All-out effort underway to stop polio spreading, says Sabah health minister

Sabah Health and People’s Wellbeing Minister Frankie Poon dismisses notions that the health authorities are not doing enough.

A nurse administering oral polio vaccine to a child in Sabah (Facebook pic)
KOTA KINABALU:
Sabah Health and People’s Wellbeing Minister Frankie Poon has assured that the state health authorities are doing whatever it takes to fight polio.

Poon said ever since a boy in Tuaran was detected with polio last December, they had made massive efforts to stem the spread of the disease.

Dismissing notions that the health authorities were not doing enough, he said: “We are actually doing a lot of work and have a lot of people on the ground. We have carried out scores of immunisation programmes all over Sabah, providing vaccines to children five and below.

“We are going all out to every corner of Sabah, we are doing our very best – don’t worry,” he told FMT.

He said the health department was providing free polio immunisation to all children, including non-citizens.

The immunisation programme includes many rural clinics.

Malaysian Medical Association president Dr N Ganabaskaran had previously called for the mobilisation of all doctors in Sabah to ensure the success of the state’s mass immunisation programme against polio.

A nurse about to give Dosage 1 of the oral polio vaccine to a child in Sabah (Facebook pic)

Ganabaskaran feared that a shortage of manpower might be an obstructing factor, saying he believed the manpower needed to carry out the mass vaccination was inadequate as primary healthcare providers in the state had a heavy work burden.

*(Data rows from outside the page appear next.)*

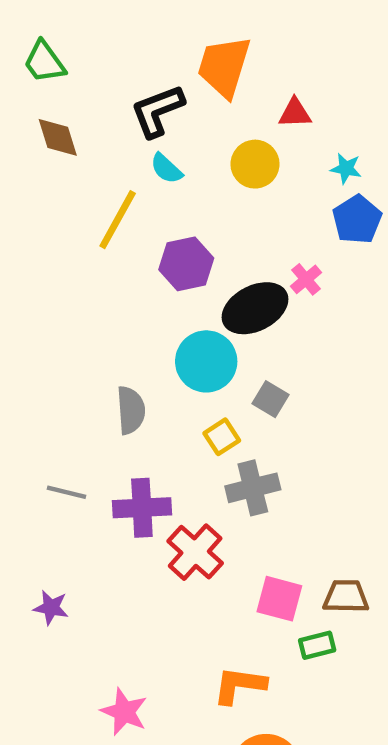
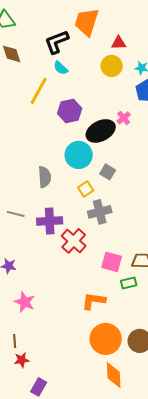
yellow circle: (255, 164) -> (112, 66), moved
pink star: (124, 712) -> (25, 302), moved

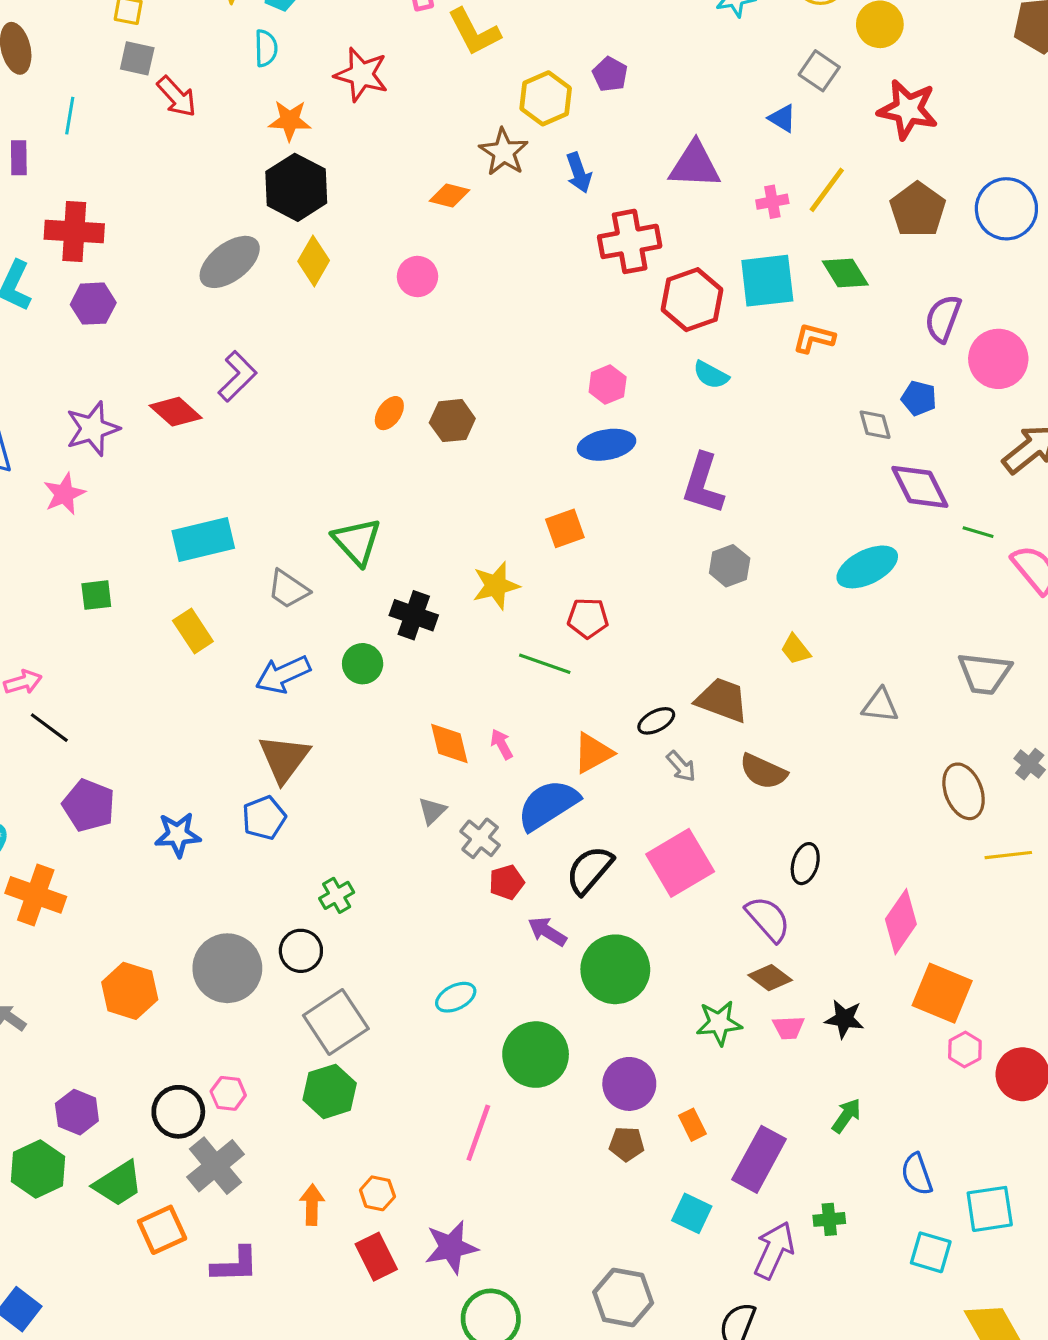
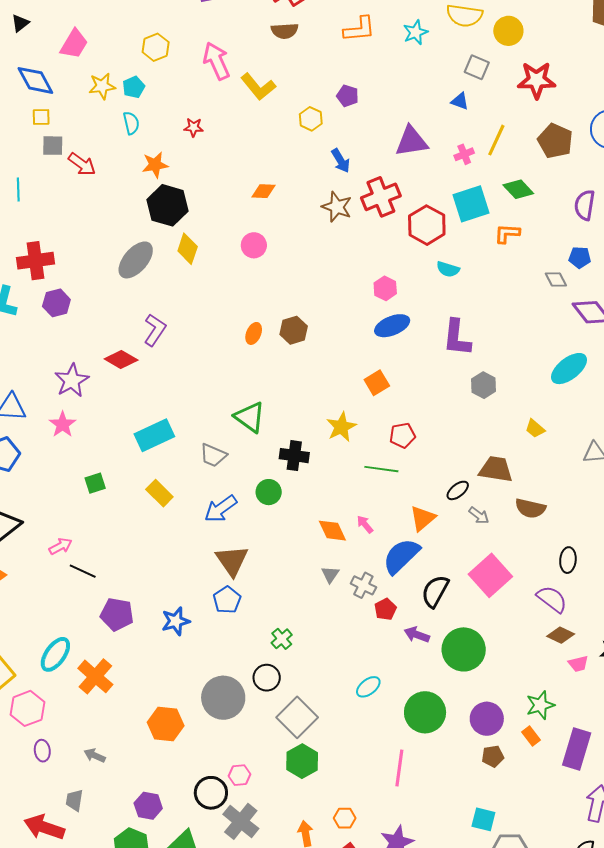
red star: (361, 75) -> (194, 127), size x0.6
yellow hexagon: (546, 98) -> (311, 119), size x0.7
brown star: (504, 152) -> (337, 207), moved
orange cross: (36, 895) -> (95, 676), turned 33
green star: (719, 1023) -> (540, 705), moved
cyan square: (692, 1213) -> (483, 819), moved

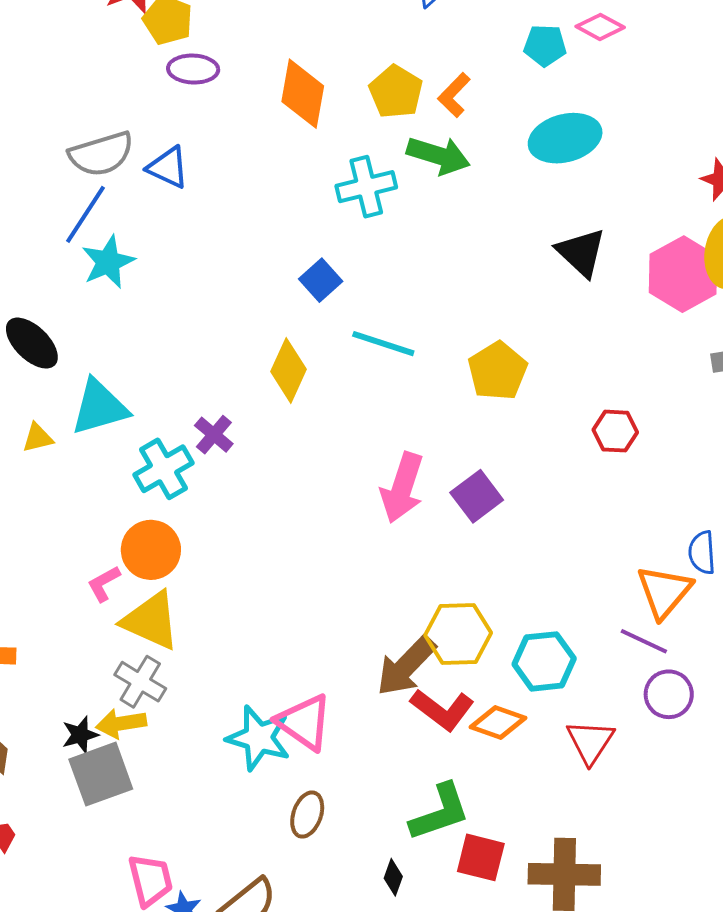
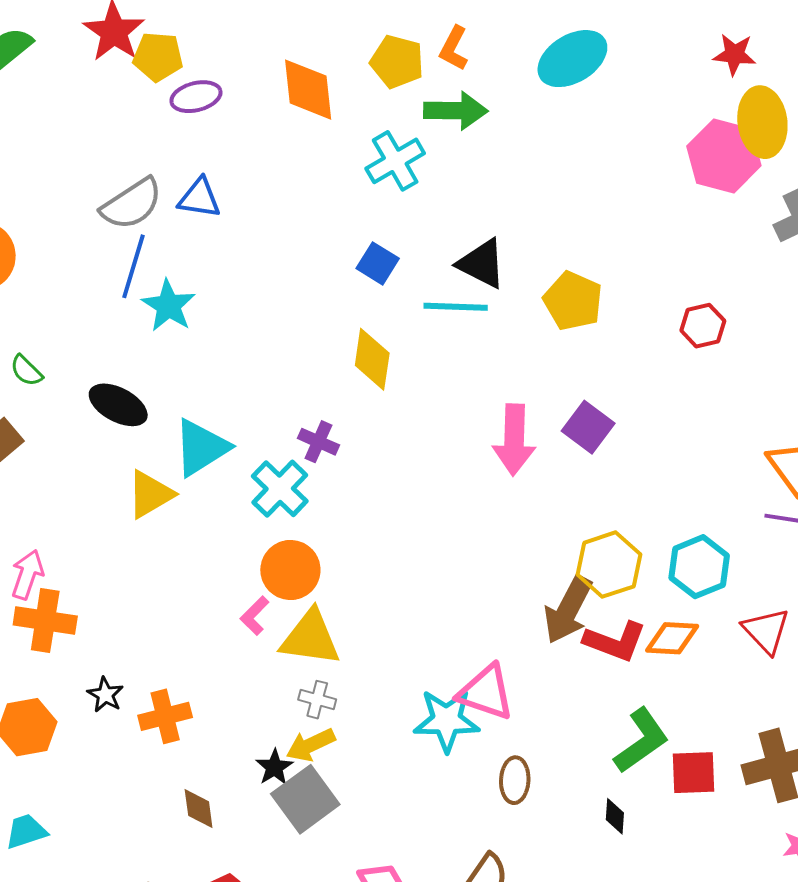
black triangle: (581, 253) -> (482, 264), moved
yellow triangle: (38, 438) -> (150, 494), size x1.6
gray cross: (140, 682) -> (317, 700), size x0.7

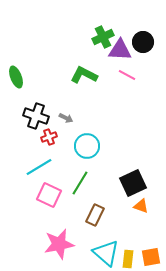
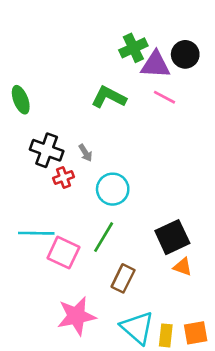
gray arrow: (66, 118) -> (85, 153), turned 32
cyan line: (39, 167) -> (36, 233), moved, turned 32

He suggested that the government make use of every available doctor in the state as well as housemen and ward managers.

Meanwhile, health director-general Dr Noor Hisham Abdullah said up to Jan 21, a total of 34,692 children aged five and below had been given Dosage 1 of the oral polio vaccine (OPV) in Sabah.

Up to yesterday, he said, 17 districts in the state had started the 2019/2020 Sabah Polio Immunisation Campaign (KIPS). The campaign kicked off on Dec 27 last year.

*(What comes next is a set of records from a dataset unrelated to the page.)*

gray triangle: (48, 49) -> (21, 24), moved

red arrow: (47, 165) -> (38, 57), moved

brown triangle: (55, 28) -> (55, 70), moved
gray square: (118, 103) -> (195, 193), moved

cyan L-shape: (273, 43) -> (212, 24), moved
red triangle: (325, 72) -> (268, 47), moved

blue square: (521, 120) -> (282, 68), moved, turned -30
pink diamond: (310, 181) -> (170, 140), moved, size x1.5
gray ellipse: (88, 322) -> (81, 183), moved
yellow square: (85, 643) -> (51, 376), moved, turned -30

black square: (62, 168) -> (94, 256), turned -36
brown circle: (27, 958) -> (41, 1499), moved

The districts are Tuaran, Kota Kinabalu, Sandakan, Kinabatangan, Tawau, Semporna, Ranau, Keningau, Tenom, Tambunan, Nabawan, Tongod, Kudat, Pitas, Penampang, Putatan and Lahad Datu.

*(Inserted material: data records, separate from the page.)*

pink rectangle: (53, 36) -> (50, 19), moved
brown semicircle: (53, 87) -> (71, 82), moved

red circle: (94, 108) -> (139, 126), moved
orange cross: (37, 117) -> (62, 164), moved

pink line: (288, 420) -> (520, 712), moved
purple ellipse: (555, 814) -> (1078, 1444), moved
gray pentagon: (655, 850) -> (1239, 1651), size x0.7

“The KIPS will be implemented in other districts in phases,” he said, in a statement on his Facebook page.

Sabah health director Dr Christina Rundi (right) speaking to mothers who brought their children for the state polio immunisation programme (Facebook pic)

Hisham said fieldwork in Sabah was quite challenging due to many socio-economic issues.

He commended health personnel at the front lines, including from the state health department and the health ministry’s headquarters, who “worked tirelessly to plan, strategise and implement efforts to stem the disease from spreading further”.

Hisham said the first phase involved the study of stool samples from 20 healthy children to detect the polio virus as well as the provision of polio immunisation, using Pentaxim or Inactivated Polio Vaccine (IPV), to children where the cases were confirmed.

The second phase, which is being carried out now, involves providing the OPV to all children aged five and below, Hisham said.